WSGI question: reading headers before message body has been read

Sun Jan 18 16:38:57 EST 2009

On Jan 18, 1:21 pm, Graham Dumpleton <Graham.Dumple... at gmail.com>
wrote:
> On Jan 19, 6:01 am, Ron Garret <r... at flownet.com> wrote:
>
> > I'm writing a WSGI application and I would like to check the content-
> > length header before reading the content to make sure that the content
> > is not too big in order to prevent denial-of-service attacks.  So I do
> > something like this:
>
> > def application(environ, start_response):
> >     status = "200 OK"
> >     headers = [('Content-Type', 'text/html'), ]
> >     start_response(status, headers)
> >     if int(environ['CONTENT_LENGTH'])>1000: return 'File too big'
>
> You should be returning 413 (Request Entity Too Large) error status
> for that specific case, not a 200 response.
>
> You should not be returning a string as response content as it is very
> inefficient, wrap it in an array.
>
> > But this doesn't seem to work.  If I upload a huge file it still waits
> > until the entire file has been uploaded before complaining that it's
> > too big.
>
> > Is it possible to read the HTTP headers in WSGI before the request
> > body has been read?
>
> Yes.
>
> The issue is that in order to avoid the client sending the data the
> client needs to actually make use of HTTP/1.1 headers to indicate it
> is expecting a 100-continue response before sending data.
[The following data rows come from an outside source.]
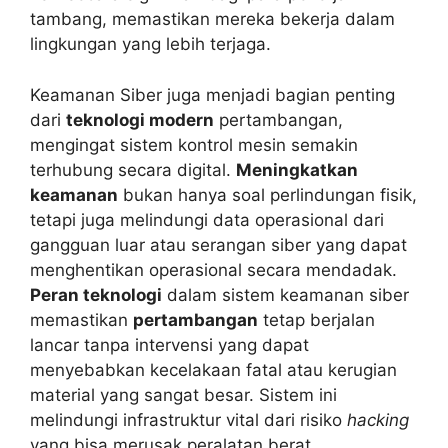
tambang, memastikan mereka bekerja dalam
lingkungan yang lebih terjaga.
Keamanan Siber juga menjadi bagian penting
dari
teknologi modern
pertambangan,
mengingat sistem kontrol mesin semakin
terhubung secara digital.
Meningkatkan
keamanan
bukan hanya soal perlindungan fisik,
tetapi juga melindungi data operasional dari
gangguan luar atau serangan siber yang dapat
menghentikan operasional secara mendadak.
Peran teknologi
dalam sistem keamanan siber
memastikan
pertambangan
tetap berjalan
lancar tanpa intervensi yang dapat
menyebabkan kecelakaan fatal atau kerugian
material yang sangat besar. Sistem ini
melindungi infrastruktur vital dari risiko
hacking
yang bisa merusak peralatan berat.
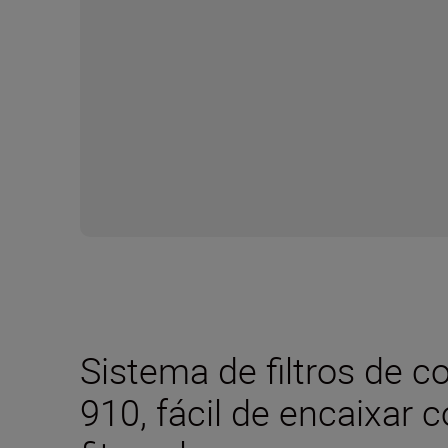
Sistema de filtros de c
910, fácil de encaixar 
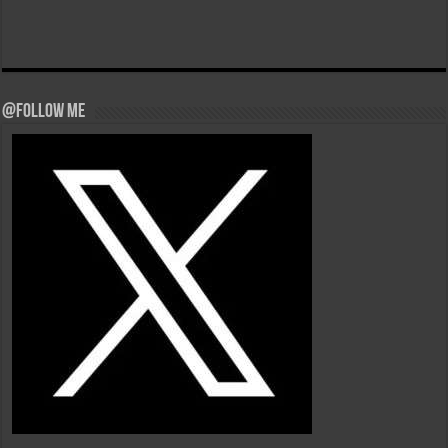
@Follow Me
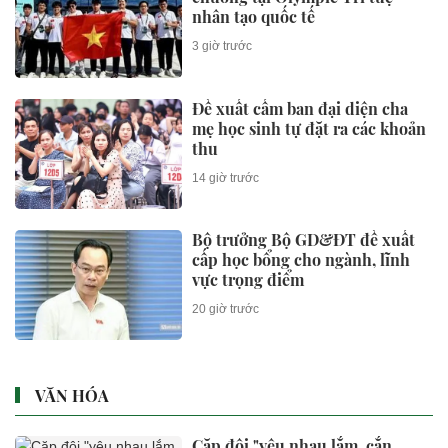
nhân tạo quốc tế
3 giờ trước
Đề xuất cấm ban đại diện cha
mẹ học sinh tự đặt ra các khoản
thu
14 giờ trước
Bộ trưởng Bộ GD&ĐT đề xuất
cấp học bổng cho ngành, lĩnh
vực trọng điểm
20 giờ trước
VĂN HÓA
Cặp đôi "yêu nhau lắm, cắn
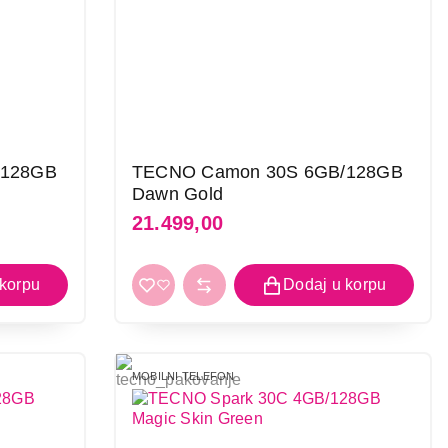
/128GB
TECNO Camon 30S 6GB/128GB
Dawn Gold
21.499,00
GB/256GB
MOBILNI TELEFON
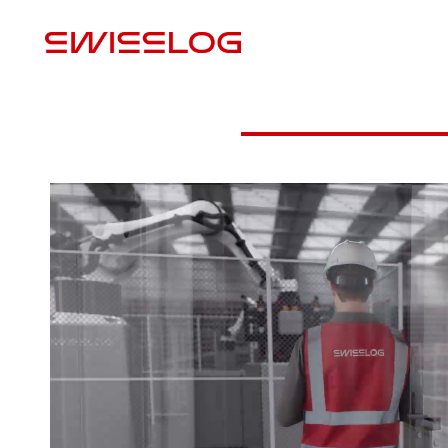
M
Konsultointi ja suunnittelu
Ratkaisut ja toteutus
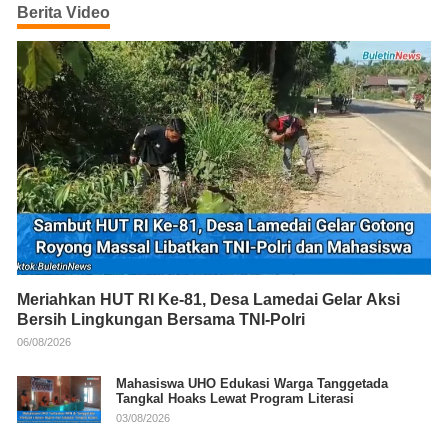
Berita Video
Meriahkan HUT RI Ke-81, Desa Lamedai Gelar Aksi
Bersih Lingkungan Bersama TNI-Polri
06/08/2026
Mahasiswa UHO Edukasi Warga Tanggetada
Tangkal Hoaks Lewat Program Literasi
03/08/2026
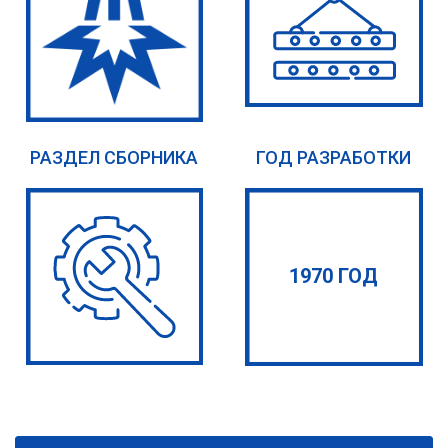
РАЗДЕЛ СБОРНИКА
ГОД РАЗРАБОТКИ
1970 ГОД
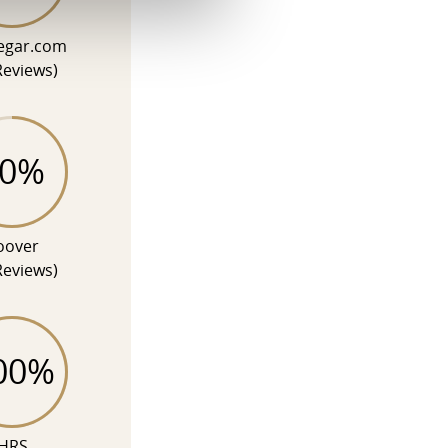
egar.com
Reviews)
90%
oover
Reviews)
00%
HRS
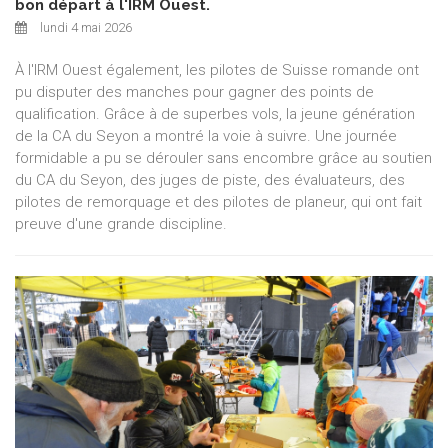
bon départ à l'IRM Ouest.
lundi 4 mai 2026
À l'IRM Ouest également, les pilotes de Suisse romande ont
pu disputer des manches pour gagner des points de
qualification. Grâce à de superbes vols, la jeune génération
de la CA du Seyon a montré la voie à suivre. Une journée
formidable a pu se dérouler sans encombre grâce au soutien
du CA du Seyon, des juges de piste, des évaluateurs, des
pilotes de remorquage et des pilotes de planeur, qui ont fait
preuve d'une grande discipline.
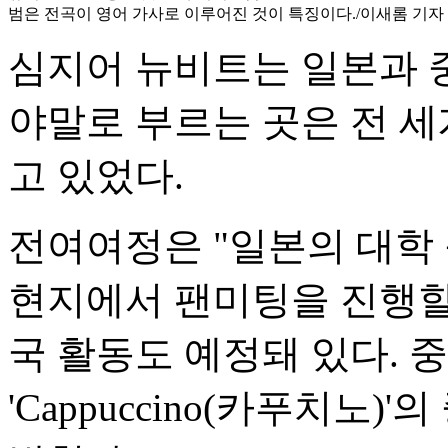
범은 전곡이 영어 가사로 이루어진 것이 특징이다./이새롬 기자
심지어 뉴비트는 일본과 
야말로 부르는 곳은 전 세
고 있었다.
전여여정은 "일본의 대학
현지에서 팬미팅을 진행할 
국 활동도 예정돼 있다. 
'Cappuccino(카푸치노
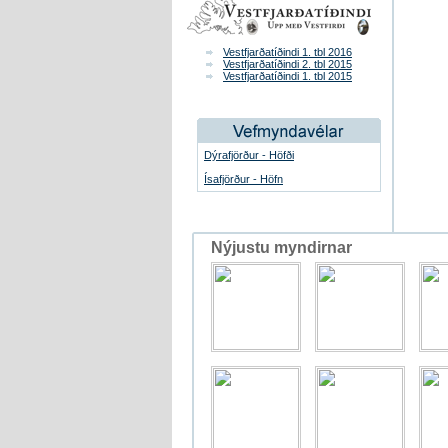
Vestfjarðatíðindi 1. tbl 2016
Vestfjarðatíðindi 2. tbl 2015
Vestfjarðatíðindi 1. tbl 2015
Dýrafjörður - Höfði
Ísafjörður - Höfn
Nýjustu myndirnar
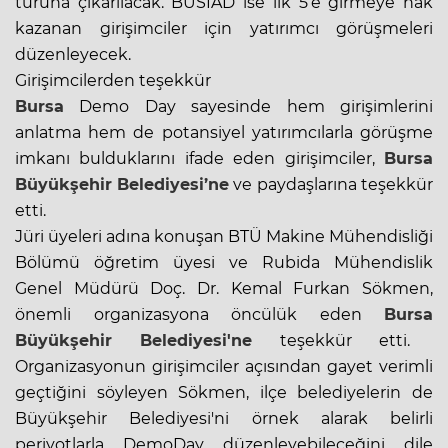
turuna çıkarılacak. BUSİAD ise ilk 5’e girmeye hak
kazanan girişimciler için yatırımcı görüşmeleri
düzenleyecek.
Girişimcilerden teşekkür
Bursa
Demo Day sayesinde hem girişimlerini
anlatma hem de potansiyel yatırımcılarla görüşme
imkanı bulduklarını ifade eden girişimciler,
Bursa
Büyükşehir Belediyesi’ne
ve paydaşlarına teşekkür
etti.
Jüri üyeleri adına konuşan BTÜ Makine Mühendisliği
Bölümü öğretim üyesi ve Rubida Mühendislik
Genel Müdürü Doç. Dr. Kemal Furkan Sökmen,
önemli organizasyona öncülük eden
Bursa
Büyükşehir Belediyesi'ne
teşekkür etti.
Organizasyonun girişimciler açısından gayet verimli
geçtiğini söyleyen Sökmen, ilçe belediyelerin de
Büyükşehir Belediyesi'ni örnek alarak belirli
periyotlarla DemoDay düzenleyebileceğini dile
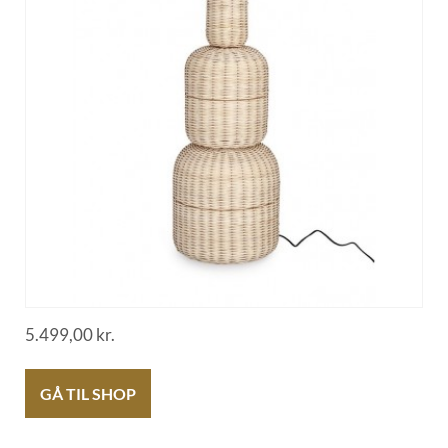
5.499,00
kr.
GÅ TIL SHOP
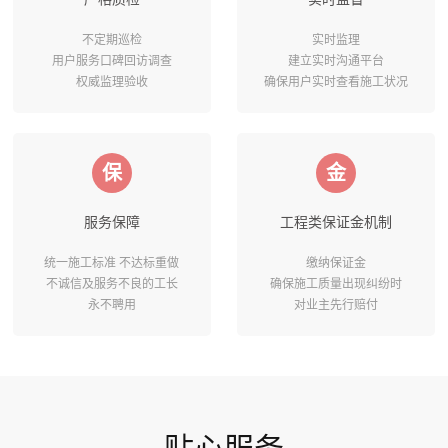
不定期巡检
实时监理
用户服务口碑回访调查
建立实时沟通平台
权威监理验收
确保用户实时查看施工状况
保
金
服务保障
工程类保证金机制
统一施工标准 不达标重做
缴纳保证金
不诚信及服务不良的工长
确保施工质量出现纠纷时
永不聘用
对业主先行赔付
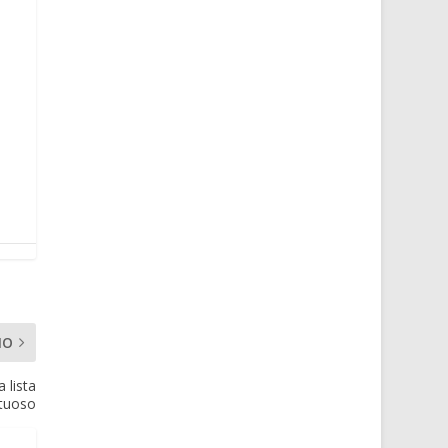
MO
 lista
rtuoso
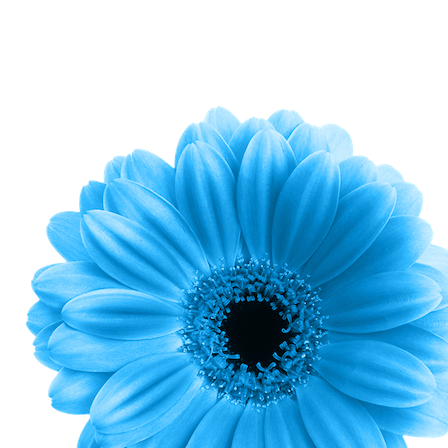
zu sehen.
– Georg Christoph Lichtenberg –
Unser Geruchssinn ist mächtig.
Wenn wir etwas „nicht riechen“ können, hat das
Konsequenzen.
Und die können in jedem Bereich mit Publikums-,
Gäste- und
Kundenverkehr fatal sein. Denn hier ist oft der erste
Eindruck
der entscheidende.
Vermeintliche Lösungen für den Umgang mit
schlechten Gerüchen
gibt es viele. Aber eben nur vermeintlich. Denn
You don't
> need to handle that as Apache/mod_wsgi does it for you, but the only
> web browser I know of that supports 100-continue is Opera browser.
> Clients like curl do also support it as well though. In other words,
> if people use IE, Firefox or Safari, the request content will be sent
> regardless anyway.
>
> There is though still more to this though. First off is that if you
> are going to handle 413 errors in your own WSGI application and you
> are using mod_wsgi daemon mode, then request content is still sent by
> browser regardless, even if using Opera. This is because the act of
> transferring content across to mod_wsgi daemon process triggers return
> of 100-continue to client and so it sends data. There is a ticket for
> mod_wsgi to implement proper 100-continue support for daemon mode, but
> will be a while before that happens.
>
> Rather than have WSGI application handle 413 error cases, you are
> better off letting Apache/mod_wsgi handle it for you. To do that all
> you need to do is use the Apache 'LimitRequestBody' directive. This
> will check the content length for you and send 413 response without
> the WSGI application even being called. When using daemon mode, this
> is done in Apache child worker processes and for 100-continue case
> data will not be read at all and can avoid client sending it if using
> Opera.
>
> Only caveat on that is the currently available mod_wsgi has a bug in
> it such that 100-continue requests not always working for daemon mode.
> You need to apply fix in:
>
>  http://code.google.com/p/modwsgi/issues/detail?id=121
>
> For details on LimitRequestBody directive see:
>
>  http://httpd.apache.org/docs/2.2/mod/core.html#limitrequestbody
>
> Graham

Thanks for the detailed response!

rg